Kinnar Ghiya, from HP, outlined his approach of transforming the function from a back-office role to a business partner that can add deeper value to the organisation. This transformation moves from purchasing as a largely irrelevant department, to an institution which is consulted with finally in a role as a full partner.
At the heart of this lies the ability to quantify the verifiable benefit of the procurement function. The main challenge, aside from establishing an agreed metric, is the consequence for the team. As Ghiya explained the attitude: “You’re going to save this money and finance is going to take it away. So what’s in it for me?”
The answer, for HP often would lie in reinvesting the savings back into the business. Although the business would not see the saving, by finding investments for a stakeholder, it is more likely that they will agree to work with procurement as an effective partner in the future. “If you figure out how to save a dollar,” Ghiya stated, “figure out how to stretch the dollar.”
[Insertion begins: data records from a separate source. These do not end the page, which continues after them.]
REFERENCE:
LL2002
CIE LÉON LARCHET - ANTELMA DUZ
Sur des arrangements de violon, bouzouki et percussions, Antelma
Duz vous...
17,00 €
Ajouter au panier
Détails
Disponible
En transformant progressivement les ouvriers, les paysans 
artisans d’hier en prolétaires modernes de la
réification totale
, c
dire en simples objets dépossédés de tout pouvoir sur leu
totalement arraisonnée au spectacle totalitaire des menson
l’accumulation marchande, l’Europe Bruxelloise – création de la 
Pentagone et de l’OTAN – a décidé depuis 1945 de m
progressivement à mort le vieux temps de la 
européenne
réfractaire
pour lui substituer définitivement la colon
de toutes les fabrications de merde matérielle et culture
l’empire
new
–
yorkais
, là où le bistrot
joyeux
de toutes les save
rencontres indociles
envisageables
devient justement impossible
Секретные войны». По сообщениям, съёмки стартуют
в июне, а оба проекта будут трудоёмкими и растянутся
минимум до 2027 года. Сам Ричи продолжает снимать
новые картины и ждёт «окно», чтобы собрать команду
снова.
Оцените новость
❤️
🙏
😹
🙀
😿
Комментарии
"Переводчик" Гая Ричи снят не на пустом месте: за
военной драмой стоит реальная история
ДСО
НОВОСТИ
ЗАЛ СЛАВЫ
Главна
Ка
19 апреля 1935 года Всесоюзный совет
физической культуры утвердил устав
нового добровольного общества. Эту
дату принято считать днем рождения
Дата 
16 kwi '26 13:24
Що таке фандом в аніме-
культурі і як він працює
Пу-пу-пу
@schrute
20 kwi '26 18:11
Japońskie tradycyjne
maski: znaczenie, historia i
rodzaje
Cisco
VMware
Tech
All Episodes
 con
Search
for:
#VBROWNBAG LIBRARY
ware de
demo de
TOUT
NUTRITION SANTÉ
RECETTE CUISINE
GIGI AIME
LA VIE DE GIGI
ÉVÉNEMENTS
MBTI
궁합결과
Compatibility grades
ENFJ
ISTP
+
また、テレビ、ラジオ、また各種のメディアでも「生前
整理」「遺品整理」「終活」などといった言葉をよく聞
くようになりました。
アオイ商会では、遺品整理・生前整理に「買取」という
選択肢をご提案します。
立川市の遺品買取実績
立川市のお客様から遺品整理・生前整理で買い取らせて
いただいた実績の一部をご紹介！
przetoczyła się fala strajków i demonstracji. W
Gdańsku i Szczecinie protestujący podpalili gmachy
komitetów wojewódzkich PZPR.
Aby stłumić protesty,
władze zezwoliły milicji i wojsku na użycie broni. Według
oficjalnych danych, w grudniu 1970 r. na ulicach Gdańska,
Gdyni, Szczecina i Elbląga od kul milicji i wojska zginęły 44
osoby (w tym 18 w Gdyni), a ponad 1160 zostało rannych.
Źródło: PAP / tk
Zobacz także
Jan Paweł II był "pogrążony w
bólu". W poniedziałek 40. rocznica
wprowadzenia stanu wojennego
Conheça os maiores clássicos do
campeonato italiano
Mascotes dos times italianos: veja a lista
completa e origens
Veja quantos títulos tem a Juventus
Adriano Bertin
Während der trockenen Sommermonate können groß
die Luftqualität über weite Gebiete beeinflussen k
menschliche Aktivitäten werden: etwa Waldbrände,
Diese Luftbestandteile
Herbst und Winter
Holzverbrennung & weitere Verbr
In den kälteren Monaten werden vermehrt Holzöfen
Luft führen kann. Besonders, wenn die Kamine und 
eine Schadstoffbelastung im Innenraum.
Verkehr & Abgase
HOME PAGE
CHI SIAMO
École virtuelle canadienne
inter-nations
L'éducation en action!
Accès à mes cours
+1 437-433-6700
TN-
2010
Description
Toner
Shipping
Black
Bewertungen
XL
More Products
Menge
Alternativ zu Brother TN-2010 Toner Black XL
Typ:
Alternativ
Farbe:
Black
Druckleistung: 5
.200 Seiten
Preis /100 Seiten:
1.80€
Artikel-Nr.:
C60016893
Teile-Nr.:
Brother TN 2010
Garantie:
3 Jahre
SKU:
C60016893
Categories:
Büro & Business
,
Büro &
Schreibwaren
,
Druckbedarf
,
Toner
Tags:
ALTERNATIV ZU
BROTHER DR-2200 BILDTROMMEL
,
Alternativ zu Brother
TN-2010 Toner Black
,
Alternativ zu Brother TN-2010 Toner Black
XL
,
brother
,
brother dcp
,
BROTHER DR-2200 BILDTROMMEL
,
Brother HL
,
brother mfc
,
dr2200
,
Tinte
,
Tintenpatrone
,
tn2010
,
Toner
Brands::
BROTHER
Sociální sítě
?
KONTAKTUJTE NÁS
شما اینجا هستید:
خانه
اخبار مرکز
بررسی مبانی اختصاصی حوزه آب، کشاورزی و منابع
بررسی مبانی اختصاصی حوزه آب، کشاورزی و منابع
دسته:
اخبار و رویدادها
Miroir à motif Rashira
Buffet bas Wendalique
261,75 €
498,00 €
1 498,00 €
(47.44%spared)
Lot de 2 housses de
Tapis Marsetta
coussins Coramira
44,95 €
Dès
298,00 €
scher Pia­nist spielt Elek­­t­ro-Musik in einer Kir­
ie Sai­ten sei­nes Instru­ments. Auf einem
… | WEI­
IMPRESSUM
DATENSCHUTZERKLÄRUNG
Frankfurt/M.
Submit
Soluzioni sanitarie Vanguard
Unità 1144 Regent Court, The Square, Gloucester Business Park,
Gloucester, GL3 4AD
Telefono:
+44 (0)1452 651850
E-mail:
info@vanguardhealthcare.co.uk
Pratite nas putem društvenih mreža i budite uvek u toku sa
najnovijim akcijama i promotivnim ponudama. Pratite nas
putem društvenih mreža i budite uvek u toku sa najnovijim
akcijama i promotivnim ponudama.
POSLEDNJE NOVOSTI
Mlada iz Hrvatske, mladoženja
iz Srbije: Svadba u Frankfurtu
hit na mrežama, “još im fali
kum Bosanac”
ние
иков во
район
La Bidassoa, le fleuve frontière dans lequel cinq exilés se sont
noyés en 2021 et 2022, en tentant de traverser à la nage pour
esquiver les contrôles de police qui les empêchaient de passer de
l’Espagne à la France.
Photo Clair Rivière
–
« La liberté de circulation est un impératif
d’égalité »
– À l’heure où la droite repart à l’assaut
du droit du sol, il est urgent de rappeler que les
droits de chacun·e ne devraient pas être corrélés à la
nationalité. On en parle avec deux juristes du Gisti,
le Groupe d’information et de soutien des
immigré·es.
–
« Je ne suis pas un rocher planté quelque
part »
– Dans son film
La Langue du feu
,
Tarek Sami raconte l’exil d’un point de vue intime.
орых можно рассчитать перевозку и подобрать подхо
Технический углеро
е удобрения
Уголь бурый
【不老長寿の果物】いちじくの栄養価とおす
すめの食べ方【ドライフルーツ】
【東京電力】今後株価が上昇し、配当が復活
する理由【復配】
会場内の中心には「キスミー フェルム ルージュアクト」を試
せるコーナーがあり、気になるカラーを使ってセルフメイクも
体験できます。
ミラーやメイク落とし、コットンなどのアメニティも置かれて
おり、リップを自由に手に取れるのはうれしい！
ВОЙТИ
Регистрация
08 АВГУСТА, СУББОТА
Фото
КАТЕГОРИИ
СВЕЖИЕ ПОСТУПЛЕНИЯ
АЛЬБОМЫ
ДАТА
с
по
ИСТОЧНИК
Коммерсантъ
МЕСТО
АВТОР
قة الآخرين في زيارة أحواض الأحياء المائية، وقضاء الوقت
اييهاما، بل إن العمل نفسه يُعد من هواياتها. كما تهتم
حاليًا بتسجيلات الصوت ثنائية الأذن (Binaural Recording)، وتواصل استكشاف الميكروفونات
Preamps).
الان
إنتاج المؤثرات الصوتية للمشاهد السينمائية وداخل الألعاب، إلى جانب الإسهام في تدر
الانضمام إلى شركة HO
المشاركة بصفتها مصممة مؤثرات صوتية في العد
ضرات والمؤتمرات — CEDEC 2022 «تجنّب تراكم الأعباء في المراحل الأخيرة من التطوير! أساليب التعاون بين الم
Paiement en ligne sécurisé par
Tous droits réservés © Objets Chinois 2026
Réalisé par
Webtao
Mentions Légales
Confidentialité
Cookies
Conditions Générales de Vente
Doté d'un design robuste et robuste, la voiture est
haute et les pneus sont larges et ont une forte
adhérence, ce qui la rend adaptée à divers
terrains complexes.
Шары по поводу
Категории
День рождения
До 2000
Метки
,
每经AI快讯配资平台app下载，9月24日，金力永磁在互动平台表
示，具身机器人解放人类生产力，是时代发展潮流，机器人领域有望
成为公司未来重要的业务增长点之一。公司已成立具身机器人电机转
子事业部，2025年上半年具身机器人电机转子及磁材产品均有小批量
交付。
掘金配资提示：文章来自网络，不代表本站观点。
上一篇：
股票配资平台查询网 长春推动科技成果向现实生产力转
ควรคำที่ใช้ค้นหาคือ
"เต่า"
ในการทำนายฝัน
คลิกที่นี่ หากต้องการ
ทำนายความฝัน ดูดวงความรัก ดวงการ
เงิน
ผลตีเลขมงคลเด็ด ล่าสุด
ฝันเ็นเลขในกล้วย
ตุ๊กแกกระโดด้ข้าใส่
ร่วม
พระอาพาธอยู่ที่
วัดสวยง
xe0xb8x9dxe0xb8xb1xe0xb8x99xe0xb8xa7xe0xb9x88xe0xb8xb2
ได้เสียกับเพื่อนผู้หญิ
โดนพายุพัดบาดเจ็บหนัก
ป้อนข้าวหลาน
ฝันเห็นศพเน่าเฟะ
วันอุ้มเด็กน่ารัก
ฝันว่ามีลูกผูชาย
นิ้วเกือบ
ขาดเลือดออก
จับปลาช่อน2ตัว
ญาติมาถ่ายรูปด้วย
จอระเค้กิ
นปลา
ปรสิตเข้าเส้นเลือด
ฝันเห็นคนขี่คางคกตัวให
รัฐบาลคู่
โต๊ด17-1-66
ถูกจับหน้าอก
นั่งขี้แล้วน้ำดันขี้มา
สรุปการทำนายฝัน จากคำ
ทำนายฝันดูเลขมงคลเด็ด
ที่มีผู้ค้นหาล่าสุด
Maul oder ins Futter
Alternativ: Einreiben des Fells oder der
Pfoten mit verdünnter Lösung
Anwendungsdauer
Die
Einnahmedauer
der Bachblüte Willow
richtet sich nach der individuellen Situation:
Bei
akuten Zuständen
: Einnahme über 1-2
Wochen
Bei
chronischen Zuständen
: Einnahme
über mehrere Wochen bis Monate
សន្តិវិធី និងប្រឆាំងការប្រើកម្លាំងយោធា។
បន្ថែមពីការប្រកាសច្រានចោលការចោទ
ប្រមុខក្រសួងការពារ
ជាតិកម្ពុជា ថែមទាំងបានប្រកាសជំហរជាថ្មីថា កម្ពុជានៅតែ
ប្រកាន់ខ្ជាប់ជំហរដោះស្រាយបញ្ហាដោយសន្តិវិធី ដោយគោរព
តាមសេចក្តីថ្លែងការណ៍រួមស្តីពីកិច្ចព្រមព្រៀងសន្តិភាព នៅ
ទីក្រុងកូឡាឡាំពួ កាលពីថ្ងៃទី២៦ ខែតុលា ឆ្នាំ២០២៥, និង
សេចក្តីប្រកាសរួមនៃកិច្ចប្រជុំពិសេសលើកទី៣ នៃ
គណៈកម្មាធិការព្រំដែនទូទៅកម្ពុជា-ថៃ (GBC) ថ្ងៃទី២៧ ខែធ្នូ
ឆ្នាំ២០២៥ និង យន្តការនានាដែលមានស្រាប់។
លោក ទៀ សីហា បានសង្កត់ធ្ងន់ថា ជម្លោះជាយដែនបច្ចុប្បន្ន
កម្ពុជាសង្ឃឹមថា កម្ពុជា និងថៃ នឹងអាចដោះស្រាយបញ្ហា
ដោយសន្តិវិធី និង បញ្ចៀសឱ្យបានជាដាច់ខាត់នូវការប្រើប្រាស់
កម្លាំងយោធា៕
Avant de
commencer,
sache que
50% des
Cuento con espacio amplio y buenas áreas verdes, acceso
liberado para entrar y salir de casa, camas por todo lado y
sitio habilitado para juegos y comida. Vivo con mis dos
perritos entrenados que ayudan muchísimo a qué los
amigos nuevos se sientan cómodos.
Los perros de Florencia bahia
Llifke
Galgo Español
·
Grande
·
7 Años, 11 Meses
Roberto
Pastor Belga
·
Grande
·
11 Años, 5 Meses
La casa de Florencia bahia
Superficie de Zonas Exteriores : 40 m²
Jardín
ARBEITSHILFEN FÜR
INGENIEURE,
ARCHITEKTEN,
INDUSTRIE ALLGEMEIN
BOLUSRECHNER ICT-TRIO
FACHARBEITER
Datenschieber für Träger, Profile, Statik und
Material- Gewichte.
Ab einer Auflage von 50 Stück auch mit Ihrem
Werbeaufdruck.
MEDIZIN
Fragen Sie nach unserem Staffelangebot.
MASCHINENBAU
Brian Bancroft, CPO at Kellogg Company, outlined another problem in savings. “When we deliver results, no one believes us. No one believes purchasing,” he said. This is the oft-heard line from CFO, that savings are not figures that can be incorporated on to the profit and loss.
In an interesting approach to tackling this issue, a team of financial controllers were attached and made accountable to procurement. This team is embedded into the function and can vet all the internally reported savings, prior to their communication to the wider business. The audited savings can then be reported to others in full confidence.
Similar to learnings from the earlier presentations, which emphasised the need to win hearts and minds, but also, we heard from both HP and Kellogg Company, you need to win the minds of finance.